Roll bit her lip with one of her fangs. "Something like that," she mumbled before placing her helmet atop her head once more, making sure it sat straight. "Either way, I'm gonna make sure Josh sees that he's not alone. If the Skylanders are supposed to help people, then I'm gonna make it my mission to help _him_. You see if I don't!" she declared. On that note, she briskly skated away before Sprocket could say anything more.

* * *

 _I'm starting to think he'll never learn._

 _The Skylanders are on high alert for suspicious activity, and rightfully so. We need to be ready for anything. We need to conserve airship fuel for emergency situations, and we certainly can't afford to draw attention to ourselves; there are probably enemy spies everywhere._

 _So what does HE decide to do at this time of crucial resourcefulness and discretion?_

 _He decides to take the Dread Yacht out on a joyride for no reason other than, to use his own words, 'for old time's sake'._

 _And of course, he's got the Troll Radio up on the main deck, blaring pop music at full volume.
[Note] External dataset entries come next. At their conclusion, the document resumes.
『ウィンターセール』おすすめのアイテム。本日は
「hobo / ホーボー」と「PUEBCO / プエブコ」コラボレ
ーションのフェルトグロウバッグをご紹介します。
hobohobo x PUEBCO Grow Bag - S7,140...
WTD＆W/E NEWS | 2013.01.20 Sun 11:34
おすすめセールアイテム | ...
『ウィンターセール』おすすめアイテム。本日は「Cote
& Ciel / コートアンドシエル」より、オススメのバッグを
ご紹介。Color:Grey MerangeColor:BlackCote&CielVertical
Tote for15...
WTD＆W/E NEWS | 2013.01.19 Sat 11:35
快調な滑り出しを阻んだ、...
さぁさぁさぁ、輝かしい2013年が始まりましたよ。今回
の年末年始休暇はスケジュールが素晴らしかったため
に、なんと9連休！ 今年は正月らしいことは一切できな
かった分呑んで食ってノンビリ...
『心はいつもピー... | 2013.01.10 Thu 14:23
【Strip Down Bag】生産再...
Gee, can't see THAT drawing stares at wherever we end up docking… or crashing, more likely. Even as I write this, he's flying like a total maniac and_

Cali's hand slid wildly across the page as the Dread Yacht experienced another bout of turbulence, the quill she was holding smearing a horizontal line of ink along the parchment. The door of the ship's cabin then swung open again, banging in the wind, not secured at all. The Mabu girl suppressed an irritated sigh, closing her diary and getting to her feet, almost falling over as the airship lurched again. It hadn't escaped Cali's notice that the bouts of turbulence seemed oddly rhythmic.
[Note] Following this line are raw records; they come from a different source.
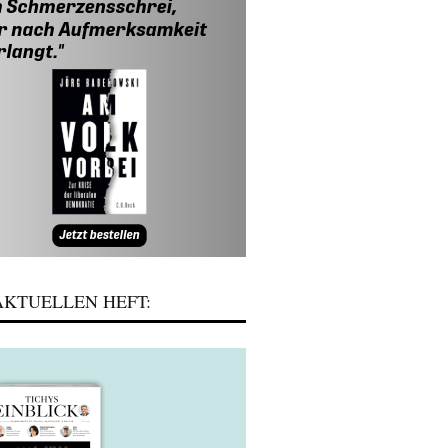
KTUELLEN HEFT: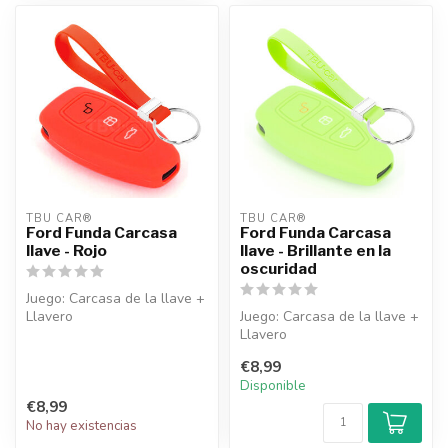
TBU CAR®
TBU CAR®
Ford Funda Carcasa
Ford Funda Carcasa
llave - Rojo
llave - Brillante en la
oscuridad
Juego: Carcasa de la llave +
Llavero
Juego: Carcasa de la llave +
Llavero
€8,99
Disponible
€8,99
No hay existencias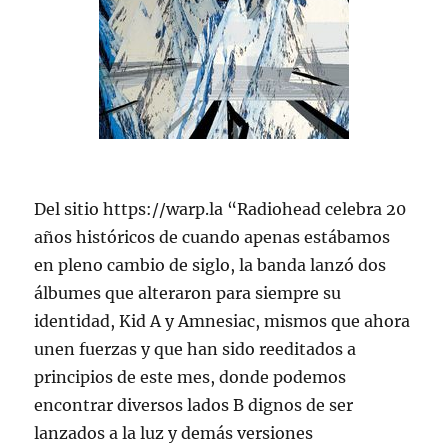
Del sitio https://warp.la “Radiohead celebra 20
años históricos de cuando apenas estábamos
en pleno cambio de siglo, la banda lanzó dos
álbumes que alteraron para siempre su
identidad, Kid A y Amnesiac, mismos que ahora
unen fuerzas y que han sido reeditados a
principios de este mes, donde podemos
encontrar diversos lados B dignos de ser
lanzados a la luz y demás versiones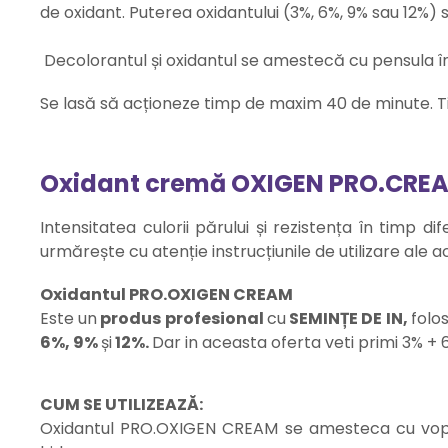
de oxidant. Puterea oxidantului (3%, 6%, 9% sau 12%) s
Decolorantul și oxidantul se amestecă cu pensula în
Se lasă să acționeze timp de maxim 40 de minute. Tim
Oxidant cremă OXIGEN PRO.CREAM
Intensitatea culorii părului și rezistența în timp di
urmărește cu atenție instrucțiunile de utilizare ale a
Oxidantul PRO.OXIGEN CREAM
Este un
produs profesional
cu
SEMINȚE DE IN,
folo
6%, 9%
și
12%.
Dar in aceasta oferta veti primi 3% + 
CUM SE UTILIZEAZĂ:
Oxidantul PRO.OXIGEN CREAM se amesteca cu vop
Stepping out of the cabin, Cali made her way across the deck, up to where Flynn was managing the ship's steering wheel. The Troll Radio next to him was blaring out that annoying pop song that had been playing constantly on loop lately, and of course, Flynn was singing along with it in his distinctly tone deaf singing voice as he jerked the wheel this way and that in time with the music.

 _"HEY, YEAH, WE SHOULD COME TOGETHER_

 _LET'S BE HEROES IN THE NIGHT…"_

"Flynn? _Flynn!"_ Cali snapped, trying to get the pilot's attention. She waved her arms in front of his face, but he had his eyes closed, having become lost in the music, a big stupid grin on his face.

 _"LIKE SPOTLIGHTS GLEAMING IN A BLACK SKY,_

 _WE CAN LIFT THE DARKNESS WITH—"_

"FLYNN!" Cali shouted in frustration, grabbing the male Mabu by the shoulders and shaking him to get his attention. Flynn yelped, startled, jerking the steering wheel so violently in his moment of panic that the entire ship nearly turned on its side in midair. He quickly straightened up the aircraft before anything - or anyone - could go tumbling into the sky. The pilot then wiped a faint trace of sweat from his brow before shutting off the nearby radio.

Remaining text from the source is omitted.